TASK OBJECTIVE: Print exactly those lines that run from the beginning of the data to the line bearing "Image resolution: width=1275", inclusive.
######
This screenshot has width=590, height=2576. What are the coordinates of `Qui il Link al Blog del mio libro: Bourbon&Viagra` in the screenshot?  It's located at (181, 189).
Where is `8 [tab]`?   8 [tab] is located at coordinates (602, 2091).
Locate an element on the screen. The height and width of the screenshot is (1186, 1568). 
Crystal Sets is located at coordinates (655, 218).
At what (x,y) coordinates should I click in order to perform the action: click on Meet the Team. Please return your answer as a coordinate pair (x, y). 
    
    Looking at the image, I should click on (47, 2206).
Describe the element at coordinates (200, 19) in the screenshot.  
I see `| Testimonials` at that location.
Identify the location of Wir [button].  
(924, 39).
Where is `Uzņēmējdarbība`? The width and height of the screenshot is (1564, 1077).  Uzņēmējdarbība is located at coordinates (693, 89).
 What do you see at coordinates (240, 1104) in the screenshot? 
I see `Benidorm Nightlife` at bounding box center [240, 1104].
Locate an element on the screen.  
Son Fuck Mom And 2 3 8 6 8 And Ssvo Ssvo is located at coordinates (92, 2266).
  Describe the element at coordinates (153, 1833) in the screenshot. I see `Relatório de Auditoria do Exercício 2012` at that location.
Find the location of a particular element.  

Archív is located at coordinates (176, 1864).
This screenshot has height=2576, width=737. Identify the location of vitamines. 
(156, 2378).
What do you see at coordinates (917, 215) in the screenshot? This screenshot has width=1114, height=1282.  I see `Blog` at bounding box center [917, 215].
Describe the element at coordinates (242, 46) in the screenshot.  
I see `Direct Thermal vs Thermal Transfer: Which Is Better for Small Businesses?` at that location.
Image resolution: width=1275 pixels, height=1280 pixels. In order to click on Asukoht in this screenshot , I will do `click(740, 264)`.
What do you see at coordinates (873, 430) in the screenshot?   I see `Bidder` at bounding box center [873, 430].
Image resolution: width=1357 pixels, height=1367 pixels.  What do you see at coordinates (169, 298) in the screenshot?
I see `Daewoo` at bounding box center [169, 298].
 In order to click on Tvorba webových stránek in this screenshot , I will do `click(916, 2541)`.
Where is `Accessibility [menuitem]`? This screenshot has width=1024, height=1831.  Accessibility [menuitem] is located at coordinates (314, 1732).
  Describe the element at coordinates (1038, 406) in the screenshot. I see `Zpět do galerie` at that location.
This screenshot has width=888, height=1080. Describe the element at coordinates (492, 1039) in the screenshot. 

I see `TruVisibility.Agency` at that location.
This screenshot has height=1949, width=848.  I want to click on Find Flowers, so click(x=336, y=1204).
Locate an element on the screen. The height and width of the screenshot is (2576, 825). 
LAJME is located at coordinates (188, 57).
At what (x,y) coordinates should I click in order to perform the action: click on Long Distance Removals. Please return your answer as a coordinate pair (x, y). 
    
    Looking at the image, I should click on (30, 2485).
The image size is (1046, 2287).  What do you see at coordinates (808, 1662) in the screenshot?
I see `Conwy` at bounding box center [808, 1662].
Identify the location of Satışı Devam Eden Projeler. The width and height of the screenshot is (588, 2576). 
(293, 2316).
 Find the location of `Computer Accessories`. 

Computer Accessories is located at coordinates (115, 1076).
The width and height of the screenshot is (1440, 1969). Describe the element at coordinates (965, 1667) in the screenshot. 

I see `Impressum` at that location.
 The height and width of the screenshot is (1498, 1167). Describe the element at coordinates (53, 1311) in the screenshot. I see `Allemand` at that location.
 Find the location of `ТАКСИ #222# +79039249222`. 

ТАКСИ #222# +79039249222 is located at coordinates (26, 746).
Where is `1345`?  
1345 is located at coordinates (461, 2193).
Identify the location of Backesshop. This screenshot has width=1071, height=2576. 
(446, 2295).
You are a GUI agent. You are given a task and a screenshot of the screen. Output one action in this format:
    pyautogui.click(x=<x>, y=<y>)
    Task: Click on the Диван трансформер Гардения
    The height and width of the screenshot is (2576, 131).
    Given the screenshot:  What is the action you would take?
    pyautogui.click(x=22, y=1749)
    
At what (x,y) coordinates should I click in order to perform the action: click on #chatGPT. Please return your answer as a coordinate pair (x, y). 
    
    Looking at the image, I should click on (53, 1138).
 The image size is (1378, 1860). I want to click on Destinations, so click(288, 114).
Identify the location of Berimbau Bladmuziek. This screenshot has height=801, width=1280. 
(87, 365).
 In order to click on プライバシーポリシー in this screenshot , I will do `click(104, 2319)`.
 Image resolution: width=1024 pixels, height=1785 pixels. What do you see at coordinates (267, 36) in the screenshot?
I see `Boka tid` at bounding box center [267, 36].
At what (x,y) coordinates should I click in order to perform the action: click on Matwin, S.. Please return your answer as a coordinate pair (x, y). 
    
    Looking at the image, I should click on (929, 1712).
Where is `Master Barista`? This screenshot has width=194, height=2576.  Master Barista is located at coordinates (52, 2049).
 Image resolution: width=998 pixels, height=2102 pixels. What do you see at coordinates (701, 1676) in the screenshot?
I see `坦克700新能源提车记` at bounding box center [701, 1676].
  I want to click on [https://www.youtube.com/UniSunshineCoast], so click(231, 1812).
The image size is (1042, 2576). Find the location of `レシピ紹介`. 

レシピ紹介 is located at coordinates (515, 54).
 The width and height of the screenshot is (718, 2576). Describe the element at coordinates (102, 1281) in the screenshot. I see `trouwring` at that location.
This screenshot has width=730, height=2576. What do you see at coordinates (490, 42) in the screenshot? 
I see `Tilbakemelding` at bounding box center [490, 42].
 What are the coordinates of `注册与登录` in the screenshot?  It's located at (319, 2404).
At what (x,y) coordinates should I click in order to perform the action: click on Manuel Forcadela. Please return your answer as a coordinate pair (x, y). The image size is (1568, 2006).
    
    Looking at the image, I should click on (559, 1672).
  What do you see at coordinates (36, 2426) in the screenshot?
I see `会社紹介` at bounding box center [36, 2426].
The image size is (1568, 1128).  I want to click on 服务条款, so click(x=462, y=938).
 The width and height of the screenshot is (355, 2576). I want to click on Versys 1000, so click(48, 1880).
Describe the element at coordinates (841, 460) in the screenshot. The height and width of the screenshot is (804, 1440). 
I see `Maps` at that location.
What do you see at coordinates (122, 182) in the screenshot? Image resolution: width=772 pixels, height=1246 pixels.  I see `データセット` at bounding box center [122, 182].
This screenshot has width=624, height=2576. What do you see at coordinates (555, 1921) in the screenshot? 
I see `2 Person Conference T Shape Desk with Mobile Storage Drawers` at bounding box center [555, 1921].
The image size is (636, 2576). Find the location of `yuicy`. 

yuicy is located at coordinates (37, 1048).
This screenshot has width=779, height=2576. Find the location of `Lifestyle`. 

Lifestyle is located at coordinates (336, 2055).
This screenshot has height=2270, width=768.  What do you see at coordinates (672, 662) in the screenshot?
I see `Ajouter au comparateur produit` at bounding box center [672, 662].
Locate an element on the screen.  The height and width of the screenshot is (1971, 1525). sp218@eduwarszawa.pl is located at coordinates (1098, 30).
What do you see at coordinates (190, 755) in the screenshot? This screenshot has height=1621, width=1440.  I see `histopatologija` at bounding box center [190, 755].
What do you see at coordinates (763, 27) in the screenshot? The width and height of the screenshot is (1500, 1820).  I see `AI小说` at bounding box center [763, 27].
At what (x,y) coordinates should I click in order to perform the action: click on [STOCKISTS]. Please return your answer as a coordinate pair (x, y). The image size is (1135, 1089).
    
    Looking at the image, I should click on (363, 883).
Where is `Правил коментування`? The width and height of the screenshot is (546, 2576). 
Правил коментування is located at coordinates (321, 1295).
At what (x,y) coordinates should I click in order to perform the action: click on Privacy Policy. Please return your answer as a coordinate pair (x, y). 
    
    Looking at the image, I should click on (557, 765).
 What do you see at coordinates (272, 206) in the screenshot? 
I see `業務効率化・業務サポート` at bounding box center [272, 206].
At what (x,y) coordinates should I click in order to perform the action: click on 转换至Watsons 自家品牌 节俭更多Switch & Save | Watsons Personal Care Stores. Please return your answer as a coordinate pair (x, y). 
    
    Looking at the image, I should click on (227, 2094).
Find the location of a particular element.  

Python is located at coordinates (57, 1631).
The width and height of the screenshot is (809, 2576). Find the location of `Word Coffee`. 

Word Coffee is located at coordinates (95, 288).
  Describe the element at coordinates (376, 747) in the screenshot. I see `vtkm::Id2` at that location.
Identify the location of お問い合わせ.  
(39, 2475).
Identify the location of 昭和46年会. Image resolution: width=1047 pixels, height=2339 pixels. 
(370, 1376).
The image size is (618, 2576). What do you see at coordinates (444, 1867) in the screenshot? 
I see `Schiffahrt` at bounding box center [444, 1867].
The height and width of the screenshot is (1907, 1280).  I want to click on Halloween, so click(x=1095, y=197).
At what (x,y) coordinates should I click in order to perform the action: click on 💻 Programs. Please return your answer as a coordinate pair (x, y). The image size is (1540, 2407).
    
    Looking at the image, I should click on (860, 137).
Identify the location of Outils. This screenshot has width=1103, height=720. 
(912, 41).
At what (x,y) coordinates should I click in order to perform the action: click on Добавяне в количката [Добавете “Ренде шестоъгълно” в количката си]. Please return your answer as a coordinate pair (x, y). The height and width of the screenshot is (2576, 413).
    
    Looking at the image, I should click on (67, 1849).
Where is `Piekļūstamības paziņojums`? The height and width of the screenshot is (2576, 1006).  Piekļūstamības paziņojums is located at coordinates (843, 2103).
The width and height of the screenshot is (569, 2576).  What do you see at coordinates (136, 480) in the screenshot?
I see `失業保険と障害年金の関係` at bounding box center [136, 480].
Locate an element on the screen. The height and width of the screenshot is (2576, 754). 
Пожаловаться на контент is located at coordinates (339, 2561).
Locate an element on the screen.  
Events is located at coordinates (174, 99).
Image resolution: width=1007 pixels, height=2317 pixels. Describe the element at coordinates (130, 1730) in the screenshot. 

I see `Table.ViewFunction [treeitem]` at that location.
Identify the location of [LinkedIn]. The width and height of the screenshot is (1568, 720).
######
SOLUTION:
This screenshot has width=590, height=2576. What are the coordinates of `Qui il Link al Blog del mio libro: Bourbon&Viagra` in the screenshot?  It's located at (181, 189).
Where is `8 [tab]`?   8 [tab] is located at coordinates (602, 2091).
Locate an element on the screen. The height and width of the screenshot is (1186, 1568). 
Crystal Sets is located at coordinates (655, 218).
At what (x,y) coordinates should I click in order to perform the action: click on Meet the Team. Please return your answer as a coordinate pair (x, y). 
    
    Looking at the image, I should click on (47, 2206).
Describe the element at coordinates (200, 19) in the screenshot.  
I see `| Testimonials` at that location.
Identify the location of Wir [button].  
(924, 39).
Where is `Uzņēmējdarbība`? The width and height of the screenshot is (1564, 1077).  Uzņēmējdarbība is located at coordinates (693, 89).
 What do you see at coordinates (240, 1104) in the screenshot? 
I see `Benidorm Nightlife` at bounding box center [240, 1104].
Locate an element on the screen.  
Son Fuck Mom And 2 3 8 6 8 And Ssvo Ssvo is located at coordinates (92, 2266).
  Describe the element at coordinates (153, 1833) in the screenshot. I see `Relatório de Auditoria do Exercício 2012` at that location.
Find the location of a particular element.  

Archív is located at coordinates (176, 1864).
This screenshot has height=2576, width=737. Identify the location of vitamines. 
(156, 2378).
What do you see at coordinates (917, 215) in the screenshot? This screenshot has width=1114, height=1282.  I see `Blog` at bounding box center [917, 215].
Describe the element at coordinates (242, 46) in the screenshot.  
I see `Direct Thermal vs Thermal Transfer: Which Is Better for Small Businesses?` at that location.
Image resolution: width=1275 pixels, height=1280 pixels. In order to click on Asukoht in this screenshot , I will do `click(740, 264)`.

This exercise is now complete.